Our group has experience with applying various tools of Systems
Biology in different organisms such as humans, mice, bacteria,
plants, and fungi. Likewise, we have experience understanding the
effects of molecules and toxic compounds in biological systems and
prospecting for potential drugs. Systems biology has been
increasingly employed in multiple types of work due to its
flexibility and full application in all Molecular Biology areas.
Keywords - Biological Networks; Biochemical Pathways; Molecular Mechanisms; Interactomes; Large-Scale Biological Data.
Simulation and Modelling of Protein Structures -
A protein of interest does not always have its structure available.
Moreover, even when available, that structure does not explain
how that molecule behaves when in a cellular environment or bound
to other molecules, such as proteins or chemical compounds.
Our group has a journey in the application and creation of new
tools to predict protein structures efficiently. Likewise, we
have experience modeling and simulating proteins, protein
complexes, and understanding the behavior of proteins bound to
chemical compounds. The simulation of proteins bound to drugs or
other compounds is directly linked to an effective reduction in
the costs of choosing new drugs of interest. Similarly, they can
be used to understand different molecules' behavior in solution
and optimize biotechnology processes.
Keywords - Protein Structure Prediction; Protein Complexes; Molecular Docking; Molecular Dynamics; Biotechnological Processes.
Analysis of Gene Expression Data -
Most genes in an organism are expressed in RNA molecules, and
these can be of different natures (e.g., mRNA, miRNA, lncRNA).
Thus, understanding an organism's gene expression profiles is
vital to explore possible molecular targets of biological and
biotechnological interest. Similarly, these analyses are crucial
to understanding how organisms or tissues respond to different
conditions.
We are experienced in analyzing gene expression data, such as
microarray and RNA-seq in multiple species. In this sense, we
analyze data from any microarray platform and devise tools for
the analysis of expression data.
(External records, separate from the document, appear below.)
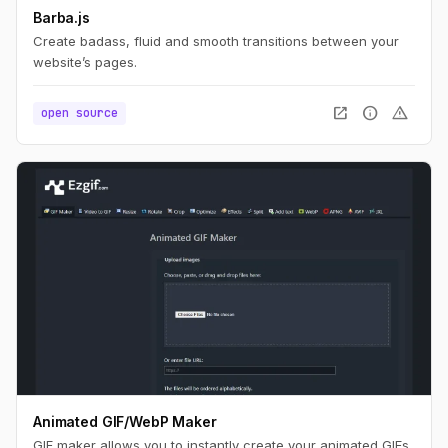
Barba.js
Create badass, fluid and smooth transitions between your
website’s pages.
open_in_new
info
warning
open source
Animated GIF/WebP Maker
GIF maker allows you to instantly create your animated GIFs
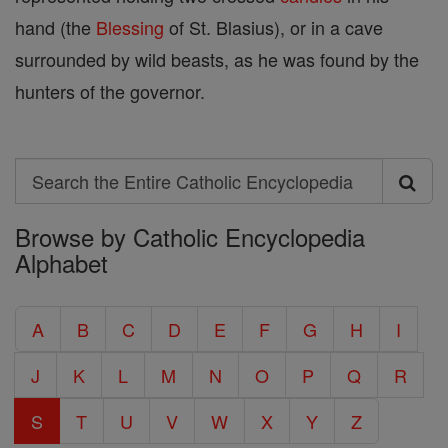
hand (the
Blessing
of St. Blasius), or in a cave
surrounded by wild beasts, as he was found by the
hunters of the governor.
Search
Search
Browse by Catholic Encyclopedia
the
Alphabet
Entire
Catholic
A
B
C
D
E
F
G
H
I
Encyclopedia
J
K
L
M
N
O
P
Q
R
S
T
U
V
W
X
Y
Z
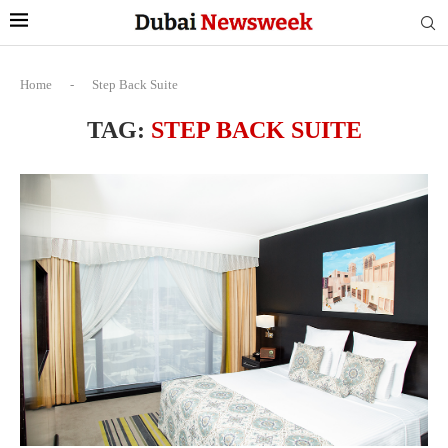
Home
-
Step Back Suite
TAG:
STEP BACK SUITE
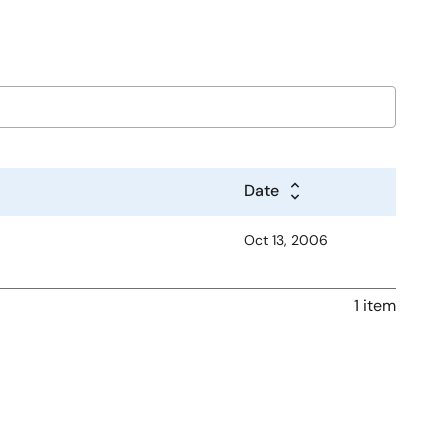
Date
Oct 13, 2006
1 item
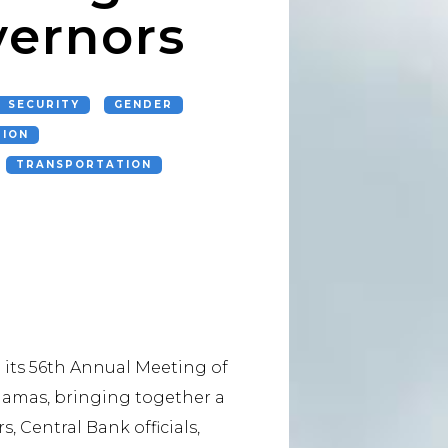
vernors
 SECURITY
GENDER
TION
TRANSPORTATION
its 56th Annual Meeting of
ahamas, bringing together a
, Central Bank officials,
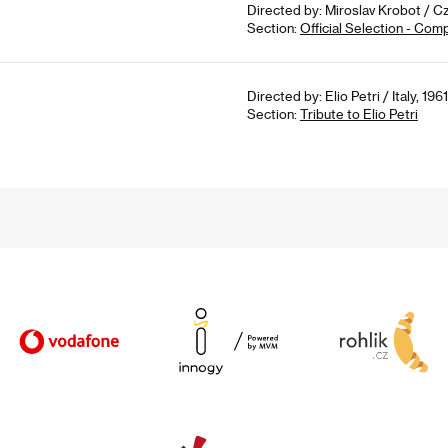
Directed by: Miroslav Krobot / C
Section:
Official Selection - Com
Directed by: Elio Petri / Italy, 196
Section:
Tribute to Elio Petri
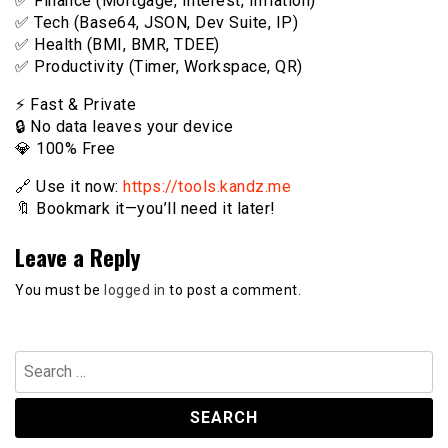
✅ Finance (Mortgage, Interest, Inflation)
✅ Tech (Base64, JSON, Dev Suite, IP)
✅ Health (BMI, BMR, TDEE)
✅ Productivity (Timer, Workspace, QR)
⚡️ Fast & Private
🔒 No data leaves your device
💎 100% Free
🔗 Use it now:
https://tools.kandz.me
🔖 Bookmark it—you’ll need it later!
Leave a Reply
You must be
logged in
to post a comment.
Search
for:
Concerning RNA-seq data, we are
experienced in data analysis coming from the Illumina platform.
Keywords - Microarrays, RNA-Seq; SNPs; SNVs; Isoforms; LncRNA.
Machine Learning and Biological Data Analysis -
The use of artificial intelligence, particularly machine learning,
creates new opportunities for analyzing large volumes of biological
data. These techniques allow identifying patterns that are often
difficult to detect by other approaches and play a key role in
understanding and solving complex problems in agriculture,
livestock, extraction industry, health, and security.
Machine Learning techniques can be used to analyze genomic data,
seeking to identify new biomarkers with diagnostic or prognostic
value, or as potential therapeutic targets in the treatment of
diseases. Similarly, they can be utilized to detect SNPs and SNVs
of interest in a population. These same techniques can be used,
for example, in agriculture to discover unknown metabolic
pathways and defense mechanisms and their regulation for the
study of plant-pathogen interaction. It can also be applied to
the discovery of genetic variants with potential applications in
animal genetic improvement.
Our laboratory has years of experience creating new algorithms
for machine learning and using these techniques to different
biological and biotechnological interest problems.
Keywords - Data Science; Big Data Analytics; Translational Data Science; Feature Selection; Feature Extraction; Predictive Models; Data Mining.